# Problem statement
Give back every line of the data below exactly.

[Stored data entries]
►
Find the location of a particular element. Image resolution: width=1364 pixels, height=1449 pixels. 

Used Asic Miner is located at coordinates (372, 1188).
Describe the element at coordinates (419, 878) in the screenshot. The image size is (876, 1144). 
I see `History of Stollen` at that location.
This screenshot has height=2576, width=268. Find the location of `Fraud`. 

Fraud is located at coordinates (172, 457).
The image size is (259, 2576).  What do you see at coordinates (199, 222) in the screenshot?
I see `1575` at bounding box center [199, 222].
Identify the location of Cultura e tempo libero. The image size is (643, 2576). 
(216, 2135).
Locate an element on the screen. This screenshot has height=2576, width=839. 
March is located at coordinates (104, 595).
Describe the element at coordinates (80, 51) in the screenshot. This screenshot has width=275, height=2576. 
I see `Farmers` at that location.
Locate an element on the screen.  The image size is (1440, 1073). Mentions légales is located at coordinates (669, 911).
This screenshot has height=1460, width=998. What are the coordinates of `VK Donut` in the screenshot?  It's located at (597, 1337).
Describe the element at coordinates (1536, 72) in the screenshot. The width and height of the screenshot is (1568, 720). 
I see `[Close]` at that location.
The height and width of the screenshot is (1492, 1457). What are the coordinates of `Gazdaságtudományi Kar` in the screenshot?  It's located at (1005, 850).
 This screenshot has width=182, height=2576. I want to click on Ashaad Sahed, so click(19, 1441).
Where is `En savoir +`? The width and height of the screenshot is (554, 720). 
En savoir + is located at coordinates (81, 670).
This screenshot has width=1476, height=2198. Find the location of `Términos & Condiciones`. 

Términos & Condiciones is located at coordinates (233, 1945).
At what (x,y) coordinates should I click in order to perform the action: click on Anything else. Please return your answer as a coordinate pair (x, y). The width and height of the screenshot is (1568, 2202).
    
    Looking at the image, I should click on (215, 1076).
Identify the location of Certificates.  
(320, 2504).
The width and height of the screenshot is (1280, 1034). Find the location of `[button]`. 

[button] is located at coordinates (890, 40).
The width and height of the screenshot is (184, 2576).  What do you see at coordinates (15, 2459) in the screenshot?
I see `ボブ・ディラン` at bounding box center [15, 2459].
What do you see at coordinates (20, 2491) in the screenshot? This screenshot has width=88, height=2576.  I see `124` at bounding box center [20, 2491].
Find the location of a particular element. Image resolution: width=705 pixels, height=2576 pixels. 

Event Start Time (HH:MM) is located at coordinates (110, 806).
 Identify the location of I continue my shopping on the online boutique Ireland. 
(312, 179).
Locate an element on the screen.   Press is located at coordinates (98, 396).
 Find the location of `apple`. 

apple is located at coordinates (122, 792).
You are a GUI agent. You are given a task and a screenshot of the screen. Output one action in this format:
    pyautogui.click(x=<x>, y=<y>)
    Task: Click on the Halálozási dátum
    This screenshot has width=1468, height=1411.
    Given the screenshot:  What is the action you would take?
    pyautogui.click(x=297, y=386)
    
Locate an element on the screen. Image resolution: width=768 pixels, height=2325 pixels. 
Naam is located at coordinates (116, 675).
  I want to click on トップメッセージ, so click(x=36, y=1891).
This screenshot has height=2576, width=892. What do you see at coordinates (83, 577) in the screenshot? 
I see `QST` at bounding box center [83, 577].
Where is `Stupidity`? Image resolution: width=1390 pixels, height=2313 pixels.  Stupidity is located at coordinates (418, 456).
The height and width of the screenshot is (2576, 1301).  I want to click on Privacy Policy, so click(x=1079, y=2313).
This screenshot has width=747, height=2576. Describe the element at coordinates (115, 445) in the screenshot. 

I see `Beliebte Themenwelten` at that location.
◄
# The answer
Find the location of a particular element. Image resolution: width=1364 pixels, height=1449 pixels. 

Used Asic Miner is located at coordinates (372, 1188).
Describe the element at coordinates (419, 878) in the screenshot. The image size is (876, 1144). 
I see `History of Stollen` at that location.
This screenshot has height=2576, width=268. Find the location of `Fraud`. 

Fraud is located at coordinates (172, 457).
The image size is (259, 2576).  What do you see at coordinates (199, 222) in the screenshot?
I see `1575` at bounding box center [199, 222].
Identify the location of Cultura e tempo libero. The image size is (643, 2576). 
(216, 2135).
Locate an element on the screen. This screenshot has height=2576, width=839. 
March is located at coordinates (104, 595).
Describe the element at coordinates (80, 51) in the screenshot. This screenshot has width=275, height=2576. 
I see `Farmers` at that location.
Locate an element on the screen.  The image size is (1440, 1073). Mentions légales is located at coordinates (669, 911).
This screenshot has height=1460, width=998. What are the coordinates of `VK Donut` in the screenshot?  It's located at (597, 1337).
Describe the element at coordinates (1536, 72) in the screenshot. The width and height of the screenshot is (1568, 720). 
I see `[Close]` at that location.
The height and width of the screenshot is (1492, 1457). What are the coordinates of `Gazdaságtudományi Kar` in the screenshot?  It's located at (1005, 850).
 This screenshot has width=182, height=2576. I want to click on Ashaad Sahed, so click(19, 1441).
Where is `En savoir +`? The width and height of the screenshot is (554, 720). 
En savoir + is located at coordinates (81, 670).
This screenshot has width=1476, height=2198. Find the location of `Términos & Condiciones`. 

Términos & Condiciones is located at coordinates (233, 1945).
At what (x,y) coordinates should I click in order to perform the action: click on Anything else. Please return your answer as a coordinate pair (x, y). The width and height of the screenshot is (1568, 2202).
    
    Looking at the image, I should click on (215, 1076).
Identify the location of Certificates.  
(320, 2504).
The width and height of the screenshot is (1280, 1034). Find the location of `[button]`. 

[button] is located at coordinates (890, 40).
The width and height of the screenshot is (184, 2576).  What do you see at coordinates (15, 2459) in the screenshot?
I see `ボブ・ディラン` at bounding box center [15, 2459].
What do you see at coordinates (20, 2491) in the screenshot? This screenshot has width=88, height=2576.  I see `124` at bounding box center [20, 2491].
Find the location of a particular element. Image resolution: width=705 pixels, height=2576 pixels. 

Event Start Time (HH:MM) is located at coordinates (110, 806).
 Identify the location of I continue my shopping on the online boutique Ireland. 
(312, 179).
Locate an element on the screen.   Press is located at coordinates (98, 396).
 Find the location of `apple`. 

apple is located at coordinates (122, 792).
You are a GUI agent. You are given a task and a screenshot of the screen. Output one action in this format:
    pyautogui.click(x=<x>, y=<y>)
    Task: Click on the Halálozási dátum
    This screenshot has width=1468, height=1411.
    Given the screenshot:  What is the action you would take?
    pyautogui.click(x=297, y=386)
    
Locate an element on the screen. Image resolution: width=768 pixels, height=2325 pixels. 
Naam is located at coordinates (116, 675).
  I want to click on トップメッセージ, so click(x=36, y=1891).
This screenshot has height=2576, width=892. What do you see at coordinates (83, 577) in the screenshot? 
I see `QST` at bounding box center [83, 577].
Where is `Stupidity`? Image resolution: width=1390 pixels, height=2313 pixels.  Stupidity is located at coordinates (418, 456).
The height and width of the screenshot is (2576, 1301).  I want to click on Privacy Policy, so click(x=1079, y=2313).
This screenshot has width=747, height=2576. Describe the element at coordinates (115, 445) in the screenshot. 

I see `Beliebte Themenwelten` at that location.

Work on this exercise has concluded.